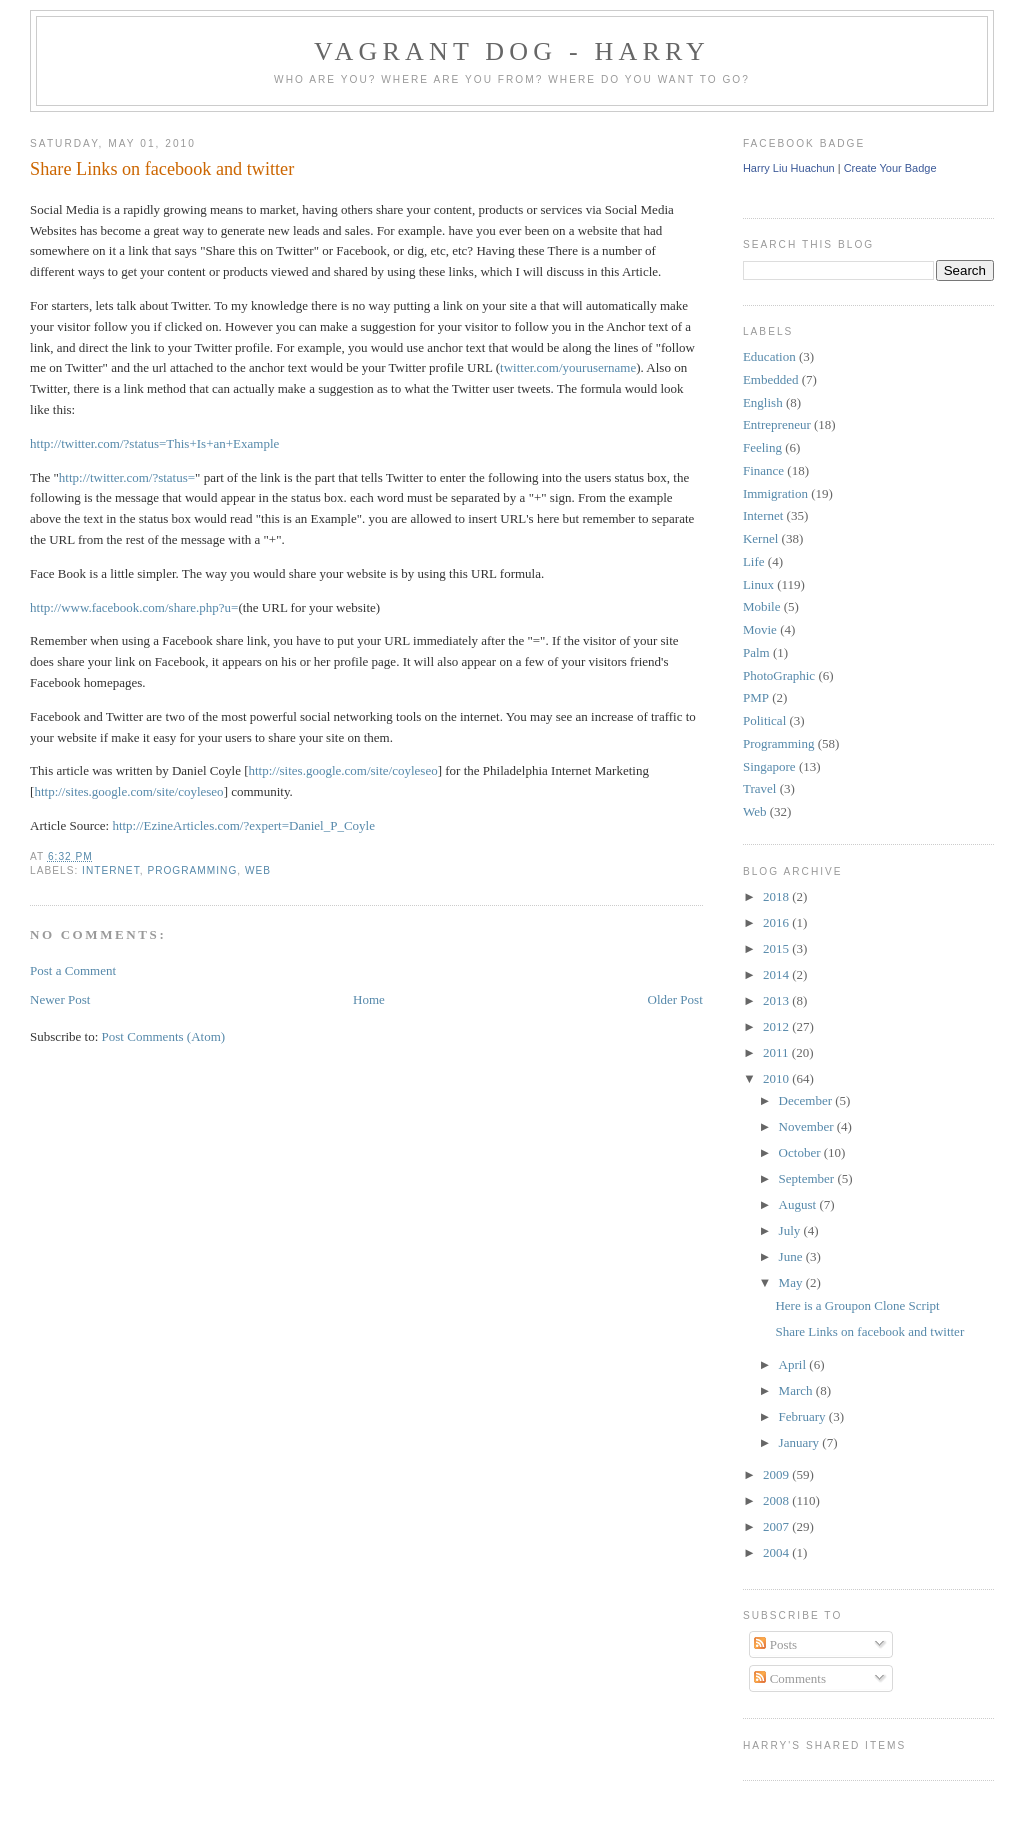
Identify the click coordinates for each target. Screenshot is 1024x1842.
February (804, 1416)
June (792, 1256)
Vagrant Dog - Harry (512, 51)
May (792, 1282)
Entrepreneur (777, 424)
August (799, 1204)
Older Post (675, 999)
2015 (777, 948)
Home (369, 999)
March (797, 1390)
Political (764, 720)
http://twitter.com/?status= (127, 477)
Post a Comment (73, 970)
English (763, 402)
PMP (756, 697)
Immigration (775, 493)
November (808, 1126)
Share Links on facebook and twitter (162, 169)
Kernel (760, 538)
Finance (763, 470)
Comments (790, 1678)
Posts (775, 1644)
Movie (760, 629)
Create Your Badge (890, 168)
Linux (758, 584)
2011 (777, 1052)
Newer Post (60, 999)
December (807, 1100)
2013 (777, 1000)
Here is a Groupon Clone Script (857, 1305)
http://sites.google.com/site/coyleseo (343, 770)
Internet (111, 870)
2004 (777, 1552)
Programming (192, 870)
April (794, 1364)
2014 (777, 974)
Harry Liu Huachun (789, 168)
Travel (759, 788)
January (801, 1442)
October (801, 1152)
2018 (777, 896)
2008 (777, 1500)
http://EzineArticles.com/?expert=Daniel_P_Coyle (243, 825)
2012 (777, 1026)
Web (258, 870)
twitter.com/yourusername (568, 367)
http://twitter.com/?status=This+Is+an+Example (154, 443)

Work instructions
Pull out every line of the entries that includes the word "status".

Solution for this exercise
http://twitter.com/?status= (127, 477)
http://twitter.com/?status=This+Is+an+Example (154, 443)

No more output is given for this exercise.